6. Remove from the pan and set aside.
7. Lower the heat to medium and add the balsamic vinegar and chicken broth to the pan and stir, scraping the bottom of the pan to remove any browned bits.
8. Add the tomatoes, bring to a simmer and cook 3 to 5 minutes.
9. Place the couscous in a serving bowl.
10. Top with the spinach, chicken and balsamic-tomato sauce.
Adapted from Ellie Krieger’s recipe from foodnetwork.com
Know Your Produce: Bartlett Pears
Did you know that Bartlett Pears contain probiotic benefits that support your gut health? New research has found that pears can balance beneficial gut bacteria. Check our blog this week for more info on the benefits of pears!

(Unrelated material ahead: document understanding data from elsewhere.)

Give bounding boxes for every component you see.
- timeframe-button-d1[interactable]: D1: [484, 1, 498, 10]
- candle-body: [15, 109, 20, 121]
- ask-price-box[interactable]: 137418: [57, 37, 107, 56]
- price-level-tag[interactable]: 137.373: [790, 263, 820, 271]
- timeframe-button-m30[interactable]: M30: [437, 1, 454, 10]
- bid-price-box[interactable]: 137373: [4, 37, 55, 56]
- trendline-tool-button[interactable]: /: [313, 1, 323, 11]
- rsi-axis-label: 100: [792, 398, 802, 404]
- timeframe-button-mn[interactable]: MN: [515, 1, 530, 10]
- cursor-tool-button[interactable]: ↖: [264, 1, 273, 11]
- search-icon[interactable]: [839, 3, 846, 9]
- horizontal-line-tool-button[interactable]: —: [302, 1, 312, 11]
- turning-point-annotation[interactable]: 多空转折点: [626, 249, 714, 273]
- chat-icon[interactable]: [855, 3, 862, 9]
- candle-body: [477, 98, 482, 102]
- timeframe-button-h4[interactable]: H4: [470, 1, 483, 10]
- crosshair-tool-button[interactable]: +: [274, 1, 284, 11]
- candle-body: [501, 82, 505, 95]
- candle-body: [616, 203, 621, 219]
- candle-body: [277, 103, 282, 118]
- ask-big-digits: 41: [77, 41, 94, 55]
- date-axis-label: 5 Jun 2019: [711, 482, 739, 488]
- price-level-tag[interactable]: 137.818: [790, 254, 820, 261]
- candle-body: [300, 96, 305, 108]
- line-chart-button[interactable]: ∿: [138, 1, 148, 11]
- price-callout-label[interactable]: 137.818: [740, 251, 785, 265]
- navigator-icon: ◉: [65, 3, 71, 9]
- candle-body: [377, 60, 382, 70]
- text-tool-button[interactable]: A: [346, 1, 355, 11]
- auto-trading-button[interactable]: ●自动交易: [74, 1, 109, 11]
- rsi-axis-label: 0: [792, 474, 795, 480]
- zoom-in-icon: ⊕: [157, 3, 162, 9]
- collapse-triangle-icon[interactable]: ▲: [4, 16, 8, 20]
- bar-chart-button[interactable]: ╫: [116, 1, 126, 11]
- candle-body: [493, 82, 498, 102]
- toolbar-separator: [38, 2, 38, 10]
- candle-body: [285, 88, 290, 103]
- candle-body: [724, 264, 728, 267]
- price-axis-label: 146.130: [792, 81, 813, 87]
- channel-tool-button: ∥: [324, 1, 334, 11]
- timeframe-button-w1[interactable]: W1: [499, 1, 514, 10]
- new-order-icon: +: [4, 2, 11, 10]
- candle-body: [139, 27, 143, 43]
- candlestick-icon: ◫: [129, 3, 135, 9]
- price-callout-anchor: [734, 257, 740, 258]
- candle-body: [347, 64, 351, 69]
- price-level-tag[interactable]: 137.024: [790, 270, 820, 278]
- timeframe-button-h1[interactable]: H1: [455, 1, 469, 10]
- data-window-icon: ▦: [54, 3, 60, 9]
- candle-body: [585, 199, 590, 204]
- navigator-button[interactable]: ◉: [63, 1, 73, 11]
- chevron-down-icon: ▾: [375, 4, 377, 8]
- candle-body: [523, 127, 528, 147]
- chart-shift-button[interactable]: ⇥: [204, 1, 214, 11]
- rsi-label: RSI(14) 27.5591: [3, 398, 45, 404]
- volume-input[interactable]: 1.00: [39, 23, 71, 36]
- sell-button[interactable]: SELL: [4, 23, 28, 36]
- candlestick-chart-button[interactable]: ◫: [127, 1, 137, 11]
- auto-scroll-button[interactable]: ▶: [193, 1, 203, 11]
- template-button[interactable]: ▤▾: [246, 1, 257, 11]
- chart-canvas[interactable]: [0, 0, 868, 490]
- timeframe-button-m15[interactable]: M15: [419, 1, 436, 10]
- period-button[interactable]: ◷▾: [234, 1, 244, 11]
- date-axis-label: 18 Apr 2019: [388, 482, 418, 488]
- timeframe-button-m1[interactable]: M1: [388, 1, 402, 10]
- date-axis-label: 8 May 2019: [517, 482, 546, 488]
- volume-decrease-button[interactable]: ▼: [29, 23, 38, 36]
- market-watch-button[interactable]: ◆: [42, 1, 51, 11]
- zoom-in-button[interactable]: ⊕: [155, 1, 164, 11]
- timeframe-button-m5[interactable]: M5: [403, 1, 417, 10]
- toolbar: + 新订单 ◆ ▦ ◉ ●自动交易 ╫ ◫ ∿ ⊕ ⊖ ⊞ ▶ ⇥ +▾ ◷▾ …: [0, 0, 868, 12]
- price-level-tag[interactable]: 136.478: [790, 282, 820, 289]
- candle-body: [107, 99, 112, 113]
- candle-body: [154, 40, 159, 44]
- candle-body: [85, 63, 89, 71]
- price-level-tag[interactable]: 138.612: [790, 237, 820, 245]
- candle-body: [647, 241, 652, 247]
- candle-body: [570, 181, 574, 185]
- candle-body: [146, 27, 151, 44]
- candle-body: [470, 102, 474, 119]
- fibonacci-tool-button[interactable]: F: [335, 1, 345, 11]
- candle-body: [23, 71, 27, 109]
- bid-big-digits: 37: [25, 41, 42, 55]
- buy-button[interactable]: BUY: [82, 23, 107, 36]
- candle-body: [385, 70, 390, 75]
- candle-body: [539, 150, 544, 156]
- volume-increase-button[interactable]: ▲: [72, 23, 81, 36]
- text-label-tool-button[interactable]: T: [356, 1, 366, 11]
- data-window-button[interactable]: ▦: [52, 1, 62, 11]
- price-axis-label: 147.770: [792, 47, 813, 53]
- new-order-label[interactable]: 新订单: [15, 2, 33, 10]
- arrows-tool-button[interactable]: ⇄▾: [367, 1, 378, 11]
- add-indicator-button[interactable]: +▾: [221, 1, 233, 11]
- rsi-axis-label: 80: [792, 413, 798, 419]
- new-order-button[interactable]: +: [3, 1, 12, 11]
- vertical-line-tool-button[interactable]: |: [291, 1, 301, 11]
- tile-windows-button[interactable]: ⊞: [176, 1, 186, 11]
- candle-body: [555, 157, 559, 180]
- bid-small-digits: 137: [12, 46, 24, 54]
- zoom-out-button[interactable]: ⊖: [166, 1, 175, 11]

Ripened pears can be used at once or put under refrigeration (35º to 45º F) until you want to use them. Refrigeration will delay further ripening but will not stop it altogether, giving you adequate time to include fresh pears in your menu planning. Remember, pears need to ripen at room temperature, so don’t refrigerate an unripe pear!
A ripe pear is a sweet pear. A little known fact about the pear is that it is one of the few fruits that does not ripen on the tree. The pear is harvested when it is mature, but not yet ripe, and, if left at room temperature, it slowly reaches a sweet and succulent maturity as it ripens from the inside out.
Store: Place under ripe pears in a fruit bowl at room temperature near other ripening fruit like bananas, which naturally give off ethylene and will help speed up the ripening process. And if you find yourself with a few too many overripe pears, blend them into smoothies, soups, sauces and purees!